My battle with bulimia: Eight years on and stronger than ever

Eating made me feel so guilty I would cry


From the outside, Queen’s student Colette Lydon seemed like a happy, fun-loving teenage girl, which she was and is even more to this day. But Colette, like many young people today, was battling with an inner turmoil that she grappled with for nearly seven years.

At just 13, the Co. Down girl felt isolated and different due to being overweight: “I started restricting my calories. Undereating became a way to control my sadness. Losing weight made me feel like I was good at something.

“I lost weight but because I was eating so little, I developed a binge eating problem where I lost all control and turned to purging to try and undo my horrible ‘binging’ habits. My weight fluctuated for five years but on the outside I looked ‘normal’.”

When Colette moved out for university two weeks after her 18th birthday everything got worse. Feeling like the “bigger” girl in the group during freshers she only felt worse and made friends with others that had eating disorders, which is when things took an even more drastic turn.
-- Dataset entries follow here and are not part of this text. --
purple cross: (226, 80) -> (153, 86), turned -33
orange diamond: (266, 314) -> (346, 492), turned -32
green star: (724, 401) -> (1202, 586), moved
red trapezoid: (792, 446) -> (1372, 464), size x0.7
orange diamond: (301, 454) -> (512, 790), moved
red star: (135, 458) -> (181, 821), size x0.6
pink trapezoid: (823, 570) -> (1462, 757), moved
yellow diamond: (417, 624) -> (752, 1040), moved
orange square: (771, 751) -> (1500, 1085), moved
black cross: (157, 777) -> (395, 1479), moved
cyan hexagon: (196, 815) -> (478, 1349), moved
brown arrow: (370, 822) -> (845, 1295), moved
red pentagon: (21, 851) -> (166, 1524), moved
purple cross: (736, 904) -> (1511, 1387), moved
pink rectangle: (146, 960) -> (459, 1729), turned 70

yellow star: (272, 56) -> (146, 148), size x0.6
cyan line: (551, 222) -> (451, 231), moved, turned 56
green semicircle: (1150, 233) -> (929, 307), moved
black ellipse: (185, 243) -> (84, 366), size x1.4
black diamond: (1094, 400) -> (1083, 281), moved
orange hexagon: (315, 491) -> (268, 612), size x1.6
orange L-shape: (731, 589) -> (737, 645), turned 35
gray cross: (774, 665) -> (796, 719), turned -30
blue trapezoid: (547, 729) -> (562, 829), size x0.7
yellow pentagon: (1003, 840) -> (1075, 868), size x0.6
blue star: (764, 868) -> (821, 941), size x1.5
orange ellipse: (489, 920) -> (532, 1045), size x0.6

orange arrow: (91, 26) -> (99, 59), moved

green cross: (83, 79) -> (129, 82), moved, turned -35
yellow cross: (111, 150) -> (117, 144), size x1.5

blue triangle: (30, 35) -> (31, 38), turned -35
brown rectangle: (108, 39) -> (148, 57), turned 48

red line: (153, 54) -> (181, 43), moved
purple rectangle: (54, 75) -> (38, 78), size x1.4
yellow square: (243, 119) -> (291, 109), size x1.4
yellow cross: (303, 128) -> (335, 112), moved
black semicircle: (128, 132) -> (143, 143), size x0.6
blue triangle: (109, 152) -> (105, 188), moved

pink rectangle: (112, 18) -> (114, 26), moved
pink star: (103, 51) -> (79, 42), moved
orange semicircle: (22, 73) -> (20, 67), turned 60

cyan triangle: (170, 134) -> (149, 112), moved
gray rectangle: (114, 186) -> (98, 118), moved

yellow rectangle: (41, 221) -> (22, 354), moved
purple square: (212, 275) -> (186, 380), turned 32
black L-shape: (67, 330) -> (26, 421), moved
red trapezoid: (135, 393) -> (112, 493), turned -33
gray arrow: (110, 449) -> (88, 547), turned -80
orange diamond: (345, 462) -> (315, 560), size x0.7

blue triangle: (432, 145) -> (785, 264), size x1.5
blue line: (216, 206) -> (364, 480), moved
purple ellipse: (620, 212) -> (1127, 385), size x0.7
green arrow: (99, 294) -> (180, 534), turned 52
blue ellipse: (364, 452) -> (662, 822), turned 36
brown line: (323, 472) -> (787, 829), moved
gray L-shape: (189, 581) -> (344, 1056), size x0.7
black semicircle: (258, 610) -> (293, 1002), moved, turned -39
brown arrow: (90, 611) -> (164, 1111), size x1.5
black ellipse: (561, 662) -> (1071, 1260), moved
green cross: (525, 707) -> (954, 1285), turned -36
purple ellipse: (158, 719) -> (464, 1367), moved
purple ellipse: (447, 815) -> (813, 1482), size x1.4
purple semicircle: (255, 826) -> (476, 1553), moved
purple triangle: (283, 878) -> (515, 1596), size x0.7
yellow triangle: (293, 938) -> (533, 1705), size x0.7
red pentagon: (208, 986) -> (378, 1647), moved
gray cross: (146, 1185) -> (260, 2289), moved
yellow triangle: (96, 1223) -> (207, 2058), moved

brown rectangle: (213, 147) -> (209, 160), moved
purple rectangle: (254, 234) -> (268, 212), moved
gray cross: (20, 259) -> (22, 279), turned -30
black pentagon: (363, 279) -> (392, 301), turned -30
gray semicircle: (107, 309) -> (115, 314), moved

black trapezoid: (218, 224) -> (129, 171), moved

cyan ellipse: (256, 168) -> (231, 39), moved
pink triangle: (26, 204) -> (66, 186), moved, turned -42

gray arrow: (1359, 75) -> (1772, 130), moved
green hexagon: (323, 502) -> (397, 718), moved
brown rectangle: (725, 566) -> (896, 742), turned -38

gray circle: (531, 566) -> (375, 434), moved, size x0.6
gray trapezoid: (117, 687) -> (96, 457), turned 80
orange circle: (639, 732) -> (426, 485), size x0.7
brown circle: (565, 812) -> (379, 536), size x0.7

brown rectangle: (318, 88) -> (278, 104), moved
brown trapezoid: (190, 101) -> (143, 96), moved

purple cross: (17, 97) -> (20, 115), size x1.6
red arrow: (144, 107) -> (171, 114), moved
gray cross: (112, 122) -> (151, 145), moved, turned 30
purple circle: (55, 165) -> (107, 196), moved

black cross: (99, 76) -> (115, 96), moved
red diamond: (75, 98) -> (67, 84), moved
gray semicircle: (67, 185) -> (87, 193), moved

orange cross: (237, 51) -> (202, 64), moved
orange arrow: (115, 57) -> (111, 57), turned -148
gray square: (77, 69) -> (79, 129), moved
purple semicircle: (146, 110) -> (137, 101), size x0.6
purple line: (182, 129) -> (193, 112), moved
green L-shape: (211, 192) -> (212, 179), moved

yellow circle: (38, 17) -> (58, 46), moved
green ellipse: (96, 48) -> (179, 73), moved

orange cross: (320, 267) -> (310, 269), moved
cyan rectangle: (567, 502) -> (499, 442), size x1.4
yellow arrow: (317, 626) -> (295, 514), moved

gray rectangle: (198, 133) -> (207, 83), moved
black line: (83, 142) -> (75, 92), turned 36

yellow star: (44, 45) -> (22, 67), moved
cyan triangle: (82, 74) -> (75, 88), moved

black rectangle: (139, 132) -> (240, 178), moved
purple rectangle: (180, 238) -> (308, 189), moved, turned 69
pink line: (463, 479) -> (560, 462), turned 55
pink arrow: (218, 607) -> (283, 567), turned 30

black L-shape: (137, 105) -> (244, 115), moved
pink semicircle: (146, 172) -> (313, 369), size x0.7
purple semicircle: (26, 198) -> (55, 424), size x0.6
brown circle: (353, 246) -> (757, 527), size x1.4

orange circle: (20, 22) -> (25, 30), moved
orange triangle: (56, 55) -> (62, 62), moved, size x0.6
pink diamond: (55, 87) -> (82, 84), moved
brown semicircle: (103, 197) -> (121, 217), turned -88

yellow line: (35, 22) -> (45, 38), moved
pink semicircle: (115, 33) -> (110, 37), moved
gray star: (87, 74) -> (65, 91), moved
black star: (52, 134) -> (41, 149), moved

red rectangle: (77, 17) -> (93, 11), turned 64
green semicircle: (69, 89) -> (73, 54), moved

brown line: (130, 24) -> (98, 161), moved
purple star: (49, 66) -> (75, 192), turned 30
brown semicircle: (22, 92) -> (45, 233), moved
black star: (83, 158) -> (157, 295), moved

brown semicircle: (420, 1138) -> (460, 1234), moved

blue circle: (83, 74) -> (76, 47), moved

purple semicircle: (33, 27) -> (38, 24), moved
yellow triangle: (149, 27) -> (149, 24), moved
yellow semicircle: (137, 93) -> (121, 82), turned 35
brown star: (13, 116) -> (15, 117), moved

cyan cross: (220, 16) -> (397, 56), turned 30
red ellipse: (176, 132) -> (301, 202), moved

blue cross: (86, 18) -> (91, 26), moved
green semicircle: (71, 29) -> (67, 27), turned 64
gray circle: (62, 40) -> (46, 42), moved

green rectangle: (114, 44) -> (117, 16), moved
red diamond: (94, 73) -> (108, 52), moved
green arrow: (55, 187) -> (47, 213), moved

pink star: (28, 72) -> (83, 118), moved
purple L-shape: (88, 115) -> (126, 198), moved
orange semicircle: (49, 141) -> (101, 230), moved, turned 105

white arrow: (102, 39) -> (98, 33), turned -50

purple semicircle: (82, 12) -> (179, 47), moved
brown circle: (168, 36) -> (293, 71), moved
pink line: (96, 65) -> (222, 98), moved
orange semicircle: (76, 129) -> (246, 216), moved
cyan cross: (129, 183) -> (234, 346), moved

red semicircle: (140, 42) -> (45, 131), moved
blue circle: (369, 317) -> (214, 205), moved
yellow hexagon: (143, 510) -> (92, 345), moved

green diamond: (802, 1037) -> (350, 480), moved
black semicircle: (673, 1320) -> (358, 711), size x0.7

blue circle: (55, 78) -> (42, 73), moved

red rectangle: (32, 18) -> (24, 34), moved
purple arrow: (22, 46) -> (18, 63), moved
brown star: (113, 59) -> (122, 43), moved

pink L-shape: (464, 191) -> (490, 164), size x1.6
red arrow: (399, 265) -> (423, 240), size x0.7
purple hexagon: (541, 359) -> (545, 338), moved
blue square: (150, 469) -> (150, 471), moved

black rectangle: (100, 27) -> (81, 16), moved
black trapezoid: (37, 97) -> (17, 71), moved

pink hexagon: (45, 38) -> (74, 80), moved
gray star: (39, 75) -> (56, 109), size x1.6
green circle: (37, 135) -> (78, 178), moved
“I really think people with eating disorders can sense other people who have them. I know I still can tell immediately if I meet someone if they have an eating disorder. You get really good at spotting the signs because you have all the same issues yourself.

“I met a girl like this in halls in first year and we never ever encouraged each other to binge or purge – not once. But we hung out together all the time and would be restricting calories all day just because that’s what we did separately anyway. So at night we always ended up binging together and purging together anyway. Literally in the same room. But it was horrible and I always felt disgusting afterwards and she would always cry so much.

“In the past I’d had friends to distract me because they were mentally stable, but I felt lonely at that time and like no one understood me. Then I got this Bulimic friend and she understood me but then there was no distraction. It wasn’t her fault and it’s heartbreaking but we were sick and depressed together.”

Colette at the height of her illness

People often think that someone with an eating disorder might feel better when they lose weight, like they’ve reached a goal. The situation is exactly the opposite, Colette says: “I didn’t care about my weight so much when I was very sick. I was extremely suicidal and basically just wanted to starve to death. Eating made me feel so guilty that I would cry and if I didn’t purge I would have felt even more disgusting.

“It began to numb the pain and then it spiralled out of control. I even started self-harming daily. It wasn’t about weight loss but that just came alongside it and was probably the only ‘good’ thing to come out of it.”

Colette now

In May 2013 Colette realised it was either die or get help and so she walked into a doctors and started to see a specialist. She began a health-based Instagram, took up yoga, now lives on a plant-based diet and couldn’t be happier: “I eat as much as I could possibly need – I finally love myself.”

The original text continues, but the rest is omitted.